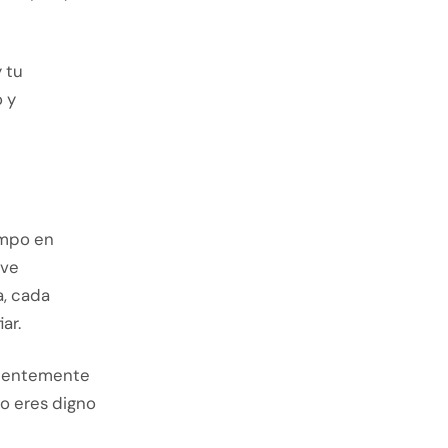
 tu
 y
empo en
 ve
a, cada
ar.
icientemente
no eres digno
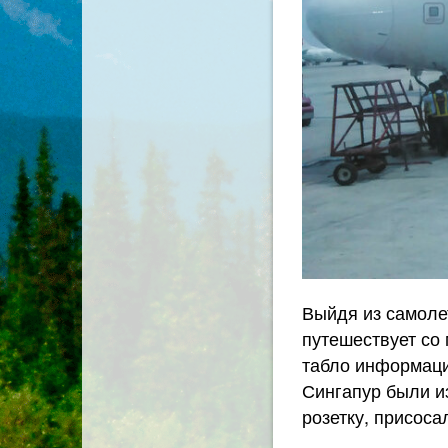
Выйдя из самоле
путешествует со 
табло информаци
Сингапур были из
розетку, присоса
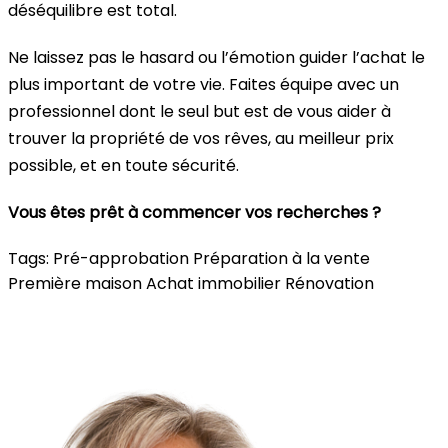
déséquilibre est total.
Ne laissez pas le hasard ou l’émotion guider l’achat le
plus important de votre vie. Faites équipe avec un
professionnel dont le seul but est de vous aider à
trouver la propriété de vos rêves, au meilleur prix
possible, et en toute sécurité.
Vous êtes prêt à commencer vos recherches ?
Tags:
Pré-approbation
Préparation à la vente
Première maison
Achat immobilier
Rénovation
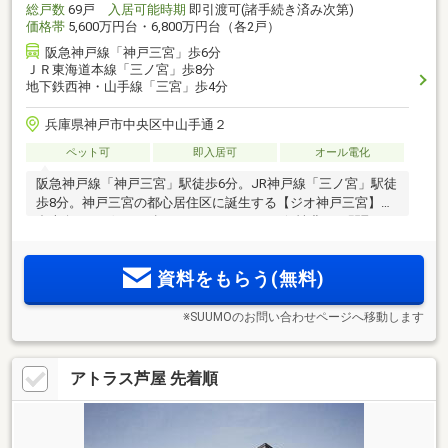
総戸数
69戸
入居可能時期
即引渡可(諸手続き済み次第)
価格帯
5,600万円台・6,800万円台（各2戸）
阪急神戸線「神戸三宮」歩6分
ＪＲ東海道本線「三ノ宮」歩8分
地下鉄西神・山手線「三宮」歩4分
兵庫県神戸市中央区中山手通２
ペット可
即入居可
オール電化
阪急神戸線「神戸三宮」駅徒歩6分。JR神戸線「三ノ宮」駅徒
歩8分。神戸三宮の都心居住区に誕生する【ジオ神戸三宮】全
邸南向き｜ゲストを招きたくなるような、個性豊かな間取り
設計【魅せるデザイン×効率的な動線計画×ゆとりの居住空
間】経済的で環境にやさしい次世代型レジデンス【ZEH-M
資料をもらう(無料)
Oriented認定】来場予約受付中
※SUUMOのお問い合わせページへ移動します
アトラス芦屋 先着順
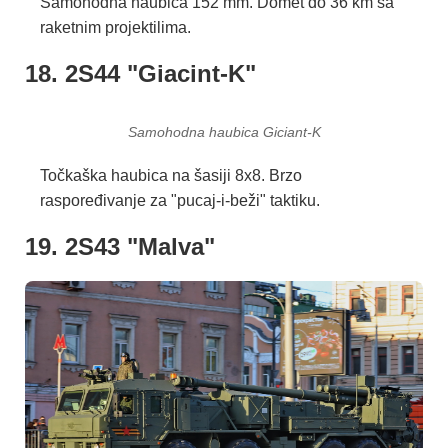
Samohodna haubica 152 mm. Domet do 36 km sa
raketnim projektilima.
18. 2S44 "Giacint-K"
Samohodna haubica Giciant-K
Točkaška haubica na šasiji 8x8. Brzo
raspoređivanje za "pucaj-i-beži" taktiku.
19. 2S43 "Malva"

:::::

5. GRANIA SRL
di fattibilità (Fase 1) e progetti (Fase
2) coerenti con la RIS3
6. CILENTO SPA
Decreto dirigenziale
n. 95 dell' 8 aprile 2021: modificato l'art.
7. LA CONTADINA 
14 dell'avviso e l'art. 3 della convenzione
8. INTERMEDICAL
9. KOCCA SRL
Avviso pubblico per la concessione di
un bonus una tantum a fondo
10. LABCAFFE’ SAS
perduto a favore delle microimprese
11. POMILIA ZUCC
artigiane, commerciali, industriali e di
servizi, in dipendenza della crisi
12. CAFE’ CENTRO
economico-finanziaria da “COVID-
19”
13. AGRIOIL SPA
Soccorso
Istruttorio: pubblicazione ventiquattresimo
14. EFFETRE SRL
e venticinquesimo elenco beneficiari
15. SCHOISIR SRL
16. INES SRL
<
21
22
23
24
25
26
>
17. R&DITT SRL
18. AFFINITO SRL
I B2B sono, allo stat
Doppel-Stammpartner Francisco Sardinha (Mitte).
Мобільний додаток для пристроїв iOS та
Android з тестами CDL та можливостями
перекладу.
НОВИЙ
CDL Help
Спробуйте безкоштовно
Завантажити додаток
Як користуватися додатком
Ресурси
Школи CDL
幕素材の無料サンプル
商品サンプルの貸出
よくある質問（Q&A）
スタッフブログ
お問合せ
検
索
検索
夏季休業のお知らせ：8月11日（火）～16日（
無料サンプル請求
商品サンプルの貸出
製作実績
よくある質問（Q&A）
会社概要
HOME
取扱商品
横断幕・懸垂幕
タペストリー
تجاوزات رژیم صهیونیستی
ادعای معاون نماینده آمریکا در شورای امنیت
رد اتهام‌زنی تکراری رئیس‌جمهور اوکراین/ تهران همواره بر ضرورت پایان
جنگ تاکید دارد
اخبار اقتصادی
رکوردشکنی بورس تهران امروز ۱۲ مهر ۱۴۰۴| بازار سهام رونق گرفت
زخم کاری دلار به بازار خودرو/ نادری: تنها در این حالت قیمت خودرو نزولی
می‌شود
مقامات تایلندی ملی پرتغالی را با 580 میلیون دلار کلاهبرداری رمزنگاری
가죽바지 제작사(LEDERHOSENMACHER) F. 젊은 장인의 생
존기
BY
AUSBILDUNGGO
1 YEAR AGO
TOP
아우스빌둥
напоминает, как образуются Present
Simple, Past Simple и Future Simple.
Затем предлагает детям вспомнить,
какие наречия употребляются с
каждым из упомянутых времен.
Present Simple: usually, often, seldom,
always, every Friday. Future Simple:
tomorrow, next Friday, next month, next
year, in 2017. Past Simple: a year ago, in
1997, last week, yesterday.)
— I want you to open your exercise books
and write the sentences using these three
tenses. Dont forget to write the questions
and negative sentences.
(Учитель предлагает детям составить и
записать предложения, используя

:::::

■ Task description
Return exactly the lines above from the line that has "Як користуватися додатком" through the line that has "always, every Friday.", inclusive, and nothing else.

■ Written response
Як користуватися додатком
Ресурси
Школи CDL
幕素材の無料サンプル
商品サンプルの貸出
よくある質問（Q&A）
スタッフブログ
お問合せ
検
索
検索
夏季休業のお知らせ：8月11日（火）～16日（
無料サンプル請求
商品サンプルの貸出
製作実績
よくある質問（Q&A）
会社概要
HOME
取扱商品
横断幕・懸垂幕
タペストリー
تجاوزات رژیم صهیونیستی
ادعای معاون نماینده آمریکا در شورای امنیت
رد اتهام‌زنی تکراری رئیس‌جمهور اوکراین/ تهران همواره بر ضرورت پایان
جنگ تاکید دارد
اخبار اقتصادی
رکوردشکنی بورس تهران امروز ۱۲ مهر ۱۴۰۴| بازار سهام رونق گرفت
زخم کاری دلار به بازار خودرو/ نادری: تنها در این حالت قیمت خودرو نزولی
می‌شود
مقامات تایلندی ملی پرتغالی را با 580 میلیون دلار کلاهبرداری رمزنگاری
가죽바지 제작사(LEDERHOSENMACHER) F. 젊은 장인의 생
존기
BY
AUSBILDUNGGO
1 YEAR AGO
TOP
아우스빌둥
напоминает, как образуются Present
Simple, Past Simple и Future Simple.
Затем предлагает детям вспомнить,
какие наречия употребляются с
каждым из упомянутых времен.
Present Simple: usually, often, seldom,
always, every Friday. Future Simple:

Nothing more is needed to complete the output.